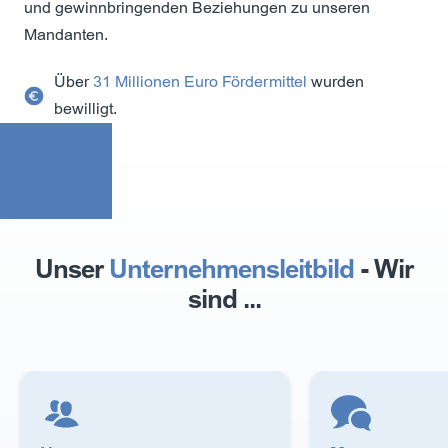
und gewinnbringenden Beziehungen zu unseren
Mandanten.
Über
31 Millionen Euro Fördermittel
wurden
bewilligt.
Unser
Unternehmensleitbild
- Wir
sind ...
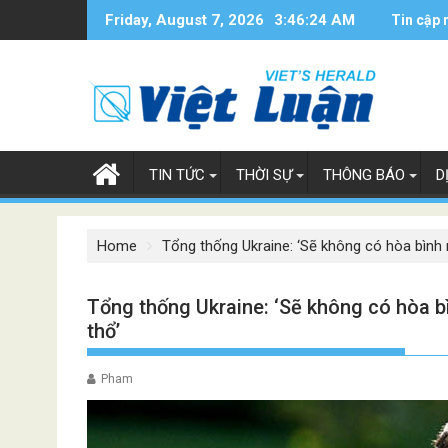
Skip
Friday, August 7, 2026
3:46:25 AM
Tin cập 
to
content
TIN TỨC
THỜI SỰ
THÔNG BÁO
D
Home
Tổng thống Ukraine: ‘Sẽ không có hòa bình 
Tổng thống Ukraine: ‘Sẽ không có hòa bì
thổ’
Pham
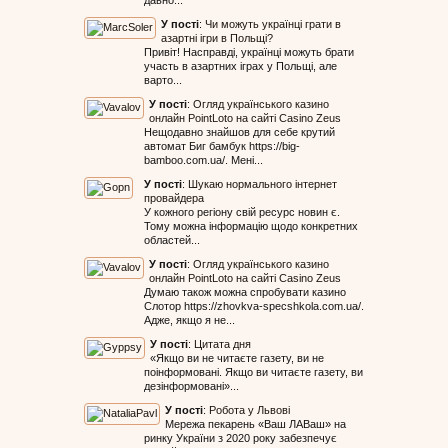
давно...
У пості
:
Чи можуть українці грати в
азартні ігри в Польщі?
Привіт! Насправді, українці можуть брати
участь в азартних іграх у Польщі, але
варто...
У пості
:
Огляд українського казино
онлайн PointLoto на сайті Casino Zeus
Нещодавно знайшов для себе крутий
автомат Биг бамбук https://big-
bamboo.com.ua/. Мені...
У пості
:
Шукаю нормального інтернет
провайдера
У кожного регіону свій ресурс новин є.
Тому можна інформацію щодо конкретних
областей...
У пості
:
Огляд українського казино
онлайн PointLoto на сайті Casino Zeus
Думаю також можна спробувати казино
Слотор https://zhovkva-specshkola.com.ua/.
Адже, якщо я не...
У пості
:
Цитата дня
«Якщо ви не читаєте газету, ви не
поінформовані. Якщо ви читаєте газету, ви
дезінформовані»...
У пості
:
Робота у Львові
Мережа пекарень «Ваш ЛАВаш» на
ринку України з 2020 року забезпечує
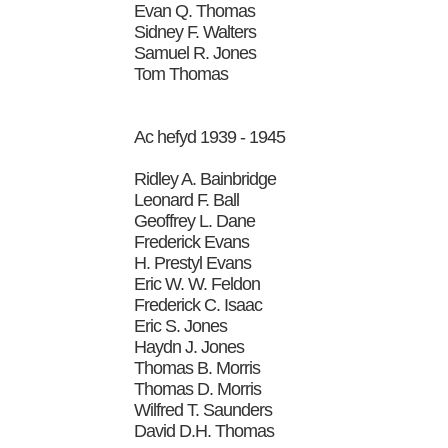
Evan Q. Thomas
Sidney F. Walters
Samuel R. Jones
Tom Thomas
Ac hefyd 1939 - 1945
Ridley A. Bainbridge
Leonard F. Ball
Geoffrey L. Dane
Frederick Evans
H. Prestyl Evans
Eric W. W. Feldon
Frederick C. Isaac
Eric S. Jones
Haydn J. Jones
Thomas B. Morris
Thomas D. Morris
Wilfred T. Saunders
David D.H. Thomas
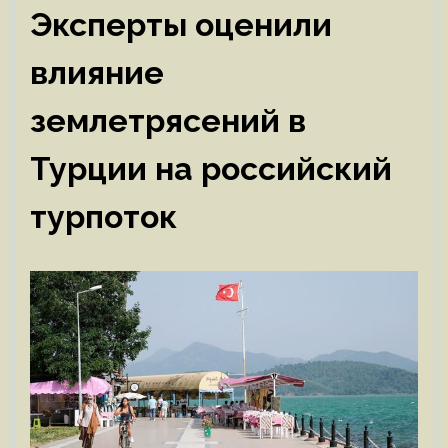
Эксперты оценили
влияние
землетрясений в
Турции на российский
турпоток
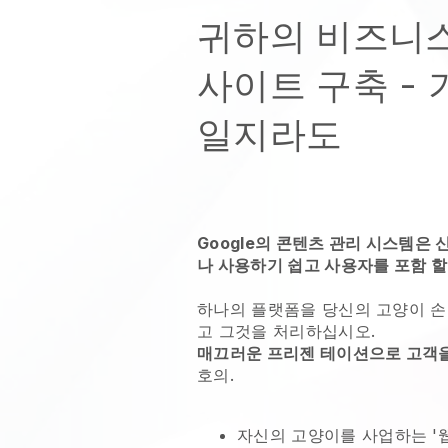
귀하의 비즈니
사이트 구축 -
일지라도
Google의 콘텐츠 관리 시스템은
나 사용하기 쉽고 사용자를 포함 할
하나의 플랫폼을
당신의 고양이 손
고 그것을 처리하십시오.
매끄러운 프리젠 테이션으로 고객
호의.
자신의 고양이를 사업하는 '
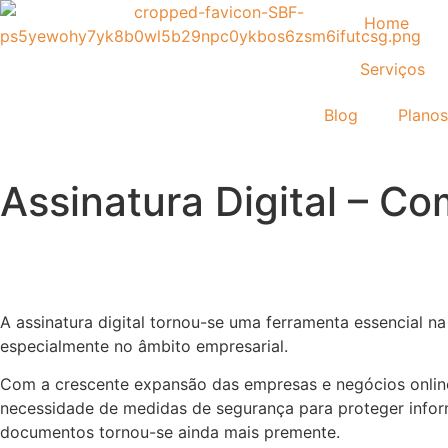
Home
Serviços
Blog
Planos
Assinatura Digital – C
A assinatura digital tornou-se uma ferramenta essencial na
especialmente no âmbito empresarial.
Com a crescente expansão das empresas e negócios onlin
necessidade de medidas de segurança para proteger info
documentos tornou-se ainda mais premente.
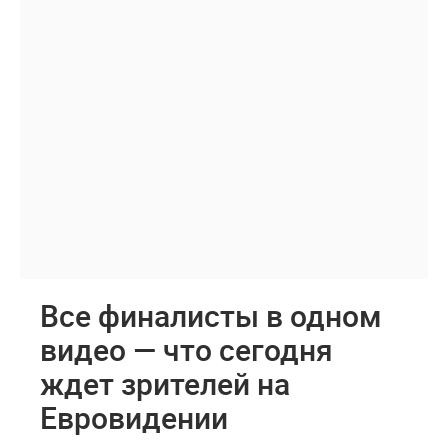
Все финалисты в одном
видео — что сегодня
ждет зрителей на
Евровидении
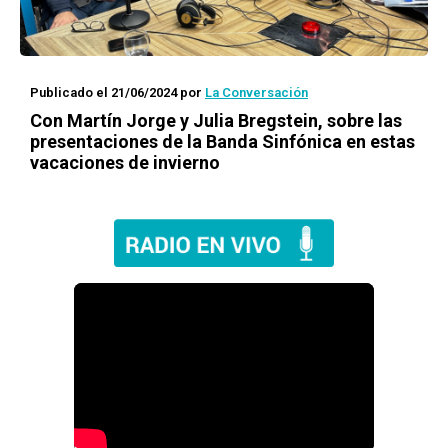
Publicado el 21/06/2024
por
La Conversación
Con Martín Jorge y Julia Bregstein, sobre las
presentaciones de la Banda Sinfónica en estas
vacaciones de invierno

● ● ●

What the task asks
Please write out all the data again word for word, but not the pictures.

Solution to the exercise
und gewinnbringenden Beziehungen zu unseren
Mandanten.
Über
31 Millionen Euro Fördermittel
wurden
bewilligt.
Unser
Unternehmensleitbild
- Wir
sind ...
Skip
Friday, August 7, 2026
3:46:25 AM
Tin cập 
to
content
TIN TỨC
THỜI SỰ
THÔNG BÁO
D
Home
Tổng thống Ukraine: ‘Sẽ không có hòa bình 
Tổng thống Ukraine: ‘Sẽ không có hòa bì
thổ’
Pham
давно...
У пості
:
Чи можуть українці грати в
азартні ігри в Польщі?
Привіт! Насправді, українці можуть брати
участь в азартних іграх у Польщі, але
варто...
У пості
:
Огляд українського казино
онлайн PointLoto на сайті Casino Zeus
Нещодавно знайшов для себе крутий
автомат Биг бамбук https://big-
bamboo.com.ua/. Мені...
У пості
:
Шукаю нормального інтернет
провайдера
У кожного регіону свій ресурс новин є.
Тому можна інформацію щодо конкретних
областей...
У пості
:
Огляд українського казино
онлайн PointLoto на сайті Casino Zeus
Думаю також можна спробувати казино
Слотор https://zhovkva-specshkola.com.ua/.
Адже, якщо я не...
У пості
:
Цитата дня
«Якщо ви не читаєте газету, ви не
поінформовані. Якщо ви читаєте газету, ви
дезінформовані»...
У пості
:
Робота у Львові
Мережа пекарень «Ваш ЛАВаш» на
ринку України з 2020 року забезпечує
Evan Q. Thomas
Sidney F. Walters
Samuel R. Jones
Tom Thomas
Ac hefyd 1939 - 1945
Ridley A. Bainbridge
Leonard F. Ball
Geoffrey L. Dane
Frederick Evans
H. Prestyl Evans
Eric W. W. Feldon
Frederick C. Isaac
Eric S. Jones
Haydn J. Jones
Thomas B. Morris
Thomas D. Morris
Wilfred T. Saunders
David D.H. Thomas
Эксперты оценили
влияние
землетрясений в
Турции на российский
турпоток
귀하의 비즈니
사이트 구축 -
일지라도
Google의 콘텐츠 관리 시스템은
나 사용하기 쉽고 사용자를 포함 할
하나의 플랫폼을
당신의 고양이 손
고 그것을 처리하십시오.
매끄러운 프리젠 테이션으로 고객
호의.
자신의 고양이를 사업하는 '
Home
Serviços
Blog
Planos
Assinatura Digital – C
A assinatura digital tornou-se uma ferramenta essencial na
especialmente no âmbito empresarial.
Com a crescente expansão das empresas e negócios onlin
necessidade de medidas de segurança para proteger info
documentos tornou-se ainda mais premente.
Все финалисты в одном
видео — что сегодня
ждет зрителей на
Евровидении
Publicado el 21/06/2024
por
La Conversación
Con Martín Jorge y Julia Bregstein, sobre las
presentaciones de la Banda Sinfónica en estas
vacaciones de invierno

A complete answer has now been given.